Tuesday, November 3, 2015

Lost in Translation

I sometimes sympathize with Mike Mulligan, staring up from the bottom of his freshly dug basement at four neat walls and four neat corners and realizing he's forgotten to leave a way out. The advantage of construction in the virtual world is that it's easy to back up and start over. Sometimes my approach to a complex new feature is to implement until I run into a dead end, revert my changes, and think about it some more. It's not uncommon for me to make several runs at a feature, each time building a better mental model of the problem.


I recently added virtual memory support to my GPGPU. I had tried to implement this in the previous version of the microarchitecture, but ran into some problems. The biggest was the translated address was not available at the point in the pipeline where it enqueued stores. One of the most common design problems I run into involves which results are available at which stage of the pipeline.

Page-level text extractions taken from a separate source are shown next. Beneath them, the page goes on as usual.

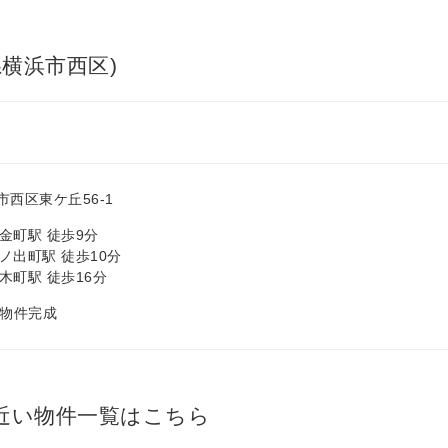
横浜市西区)
西区東ケ丘56-1
金町駅 徒歩9分
ノ出町駅 徒歩10分
木町駅 徒歩16分
月 物件完成
近い物件一覧はこちら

That was one of many things I learned creating the first design. Heeding Carmack's Law, I redesigned the entire microarchitecture from scratch last year. One of my design goals was to make it easier to implement virtual memory.

Implementation


I'll briefly describe how the caches worked in the pre-MMU architecture and how I modified them to support virtual memory. This is a pretty standard design, and there are many web pages and books that describe these concepts in better detail.

The cache is set-associative. A memory address is treated as follows (assuming the default 16k, 4-way cache size for this design):

In the original pipeline, a cache access occurs in two stages. The first stage reads from tag SRAM (which contains the upper 20 bits of the addresses of cached lines), using the set index bits from the address. The result from SRAMs is available a cycle later at the next pipeline stage. That compares the tag from the requested address to the one read from SRAM. If they match, the data is in the cache, otherwise it is not. To reduce collisions, it checks four tag RAMs ('ways') in parallel.

The first stage of the new architecture works like the old one, using the virtual address to read tag memory. However, it also sends the top bits of the address to the translation lookaside buffer (TLB) in parallel. The TLB is a cache of virtual to physical address mappings. The next stage now compares the translated tag from the TLB against the values read from tag RAM.  So, the set index is from the virtual address, but the tag is from the (translated) physical address, an arrangement that is known as "virtually indexed/physically tagged." There are separate TLBs for instructions and data, as they are accessed from different places in the pipeline.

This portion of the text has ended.